Was there anything to forgive?

That was his decision. He was timid.

It was during the parents’ meetings that I got uncomfortable the most. All the others came with their parents, I only had mom. When the others asked where my dad was, there has been no lie that I have never tried to cover up the situation.

When other kids longed for their birthdays, I was the one to skip school. I could not afford to buy others treats.

The kids read the register to find whose birthday is on that day and demand treats. It was just that November that I had to be at school because I was applying for a competition that day and I had to get some documents to be signed.
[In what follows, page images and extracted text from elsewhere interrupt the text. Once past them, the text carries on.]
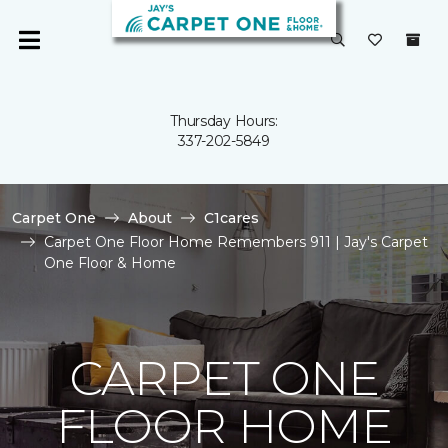
Thursday Hours:
337-202-5849
Carpet One
About
C1cares
Carpet One Floor Home Remembers 911 | Jay's Carpet
One Floor & Home
CARPET ONE
FLOOR HOME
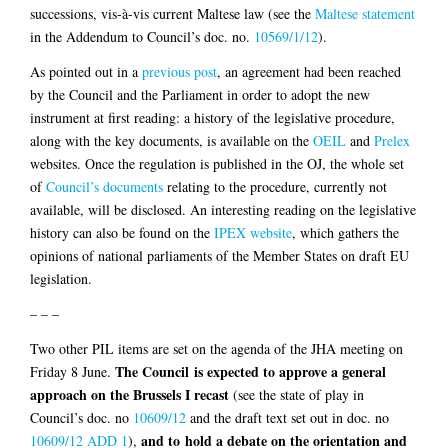
successions, vis-à-vis current Maltese law (see the
Maltese statement
in the Addendum to Council’s doc. no.
10569/1/12
).
As pointed out in a
previous post
, an agreement had been reached
by the Council and the Parliament in order to adopt the new
instrument at first reading: a history of the legislative procedure,
along with the key documents, is available on the
OEIL
and
Prelex
websites. Once the regulation is published in the OJ, the whole set
of
Council’s documents
relating to the procedure, currently not
available, will be disclosed. An interesting reading on the legislative
history can also be found on the
IPEX website
, which gathers the
opinions of national parliaments of the Member States on draft EU
legislation.
– – –
Two other PIL items are set on the agenda of the JHA meeting on
The Council is expected to approve a general
Friday 8 June.
approach on the Brussels I recast
(see the state of play in
Council’s doc. no
10609/12
and the draft text set out in doc. no
and to hold a debate on the orientation and
10609/12 ADD 1
),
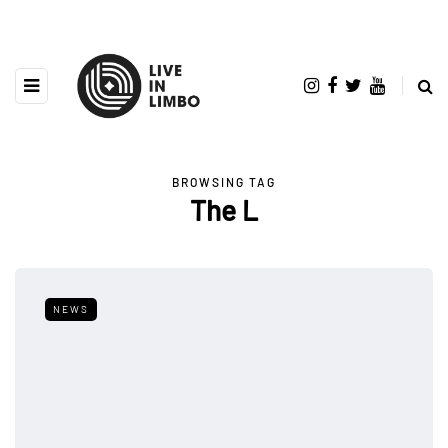
BROWSING TAG
The L
NEWS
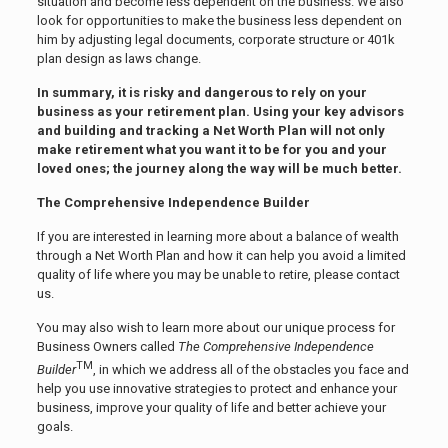
situation and become less dependent on the business. We also
look for opportunities to make the business less dependent on
him by adjusting legal documents, corporate structure or 401k
plan design as laws change.
In summary, it is risky and dangerous to rely on your
business as your retirement plan. Using your key advisors
and building and tracking a Net Worth Plan will not only
make retirement what you want it to be for you and your
loved ones; the journey along the way will be much better.
The Comprehensive Independence Builder
If you are interested in learning more about a balance of wealth
through a Net Worth Plan and how it can help you avoid a limited
quality of life where you may be unable to retire, please contact
us.
You may also wish to learn more about our unique process for
Business Owners called
The Comprehensive Independence
TM
Builder
, in which we address all of the obstacles you face and
help you use innovative strategies to protect and enhance your
business, improve your quality of life and better achieve your
goals.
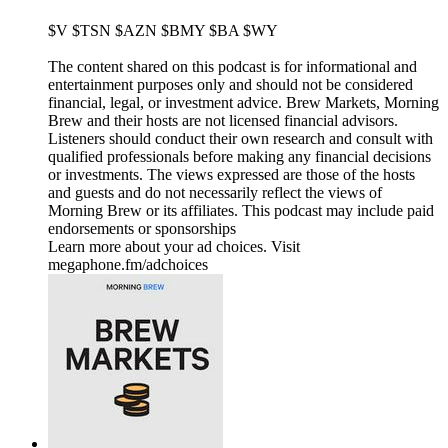
$V $TSN $AZN $BMY $BA $WY
The content shared on this podcast is for informational and
entertainment purposes only and should not be considered
financial, legal, or investment advice. Brew Markets, Morning
Brew and their hosts are not licensed financial advisors.
Listeners should conduct their own research and consult with
qualified professionals before making any financial decisions
or investments. The views expressed are those of the hosts
and guests and do not necessarily reflect the views of
Morning Brew or its affiliates. This podcast may include paid
endorsements or sponsorships
Learn more about your ad choices. Visit
megaphone.fm/adchoices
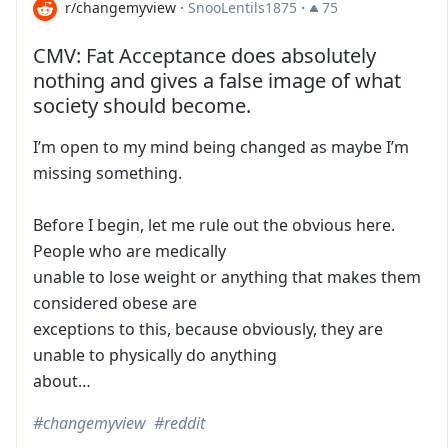
r/changemyview
·
SnooLentils1875
·
75
CMV: Fat Acceptance does absolutely
nothing and gives a false image of what
society should become.
I’m open to my mind being changed as maybe I’m
missing something.
Before I begin, let me rule out the obvious here.
People who are medically
unable to lose weight or anything that makes them
considered obese are
exceptions to this, because obviously, they are
unable to physically do anything
about…
changemyview
reddit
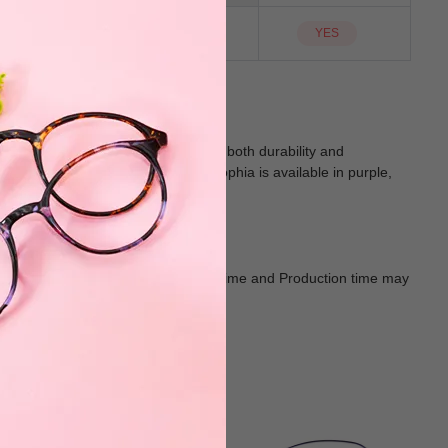
YES
Sunglass Lens
YES
e large-sized full-rim frames offer both durability and
r bifocal and progressive lenses, Sophia is available in purple,
d of fashion and function.
Goods shall in kind Prevail. Delivery Time and Production time may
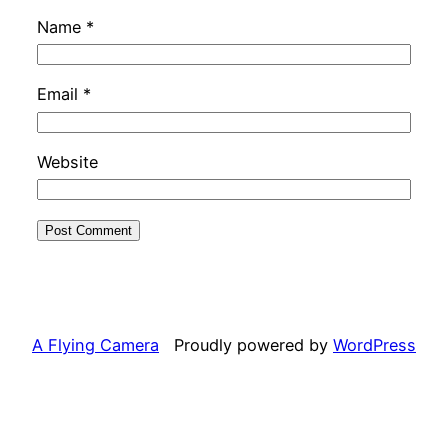
Name
*
Email
*
Website
A Flying Camera
Proudly powered by
WordPress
I still regretted coming to school that November in 2010.

My mom was not the exact type of ideal mom that one would like. She was hot tempered. But I never doubted her love for me and my sister. It was hard on her as well. She sacrificed all her blood, sweat and tears to raise us, being a single parent and all.

In a society like this, raising girls is really difficult. She never did remarry. I thought that she was scared that we would be treated indifferently by a step father if she had done so.

At the outset, I was at least stable. But my sister was volatile, immature and unstable. Mom had to take care of her always. I had no choice than to manage my affairs by myself. I should not burden her more. May be that is why I was already not a stranger to depression. But what choice did I have anyway?

My hatred for males was universal. It was too hard for me to understand them. Being in high school, I had seen enough of affairs. Boys always played with girls. It was the same thing on loop everyday at school. The gossip at the canteen was always about the new and broken affairs.

Every guy was like my dad. Was that an inherent quality of the males?

How could they be fickle for no sound reason at all?

Even when I went to the washroom in the morning I heard sobs of girls. That scenario was boring. I was already sick of it. Why would they date if they know that they would get hurt at the end? Was a guy worth that self-harm?

This often lead me to the question, why was there no true love at all?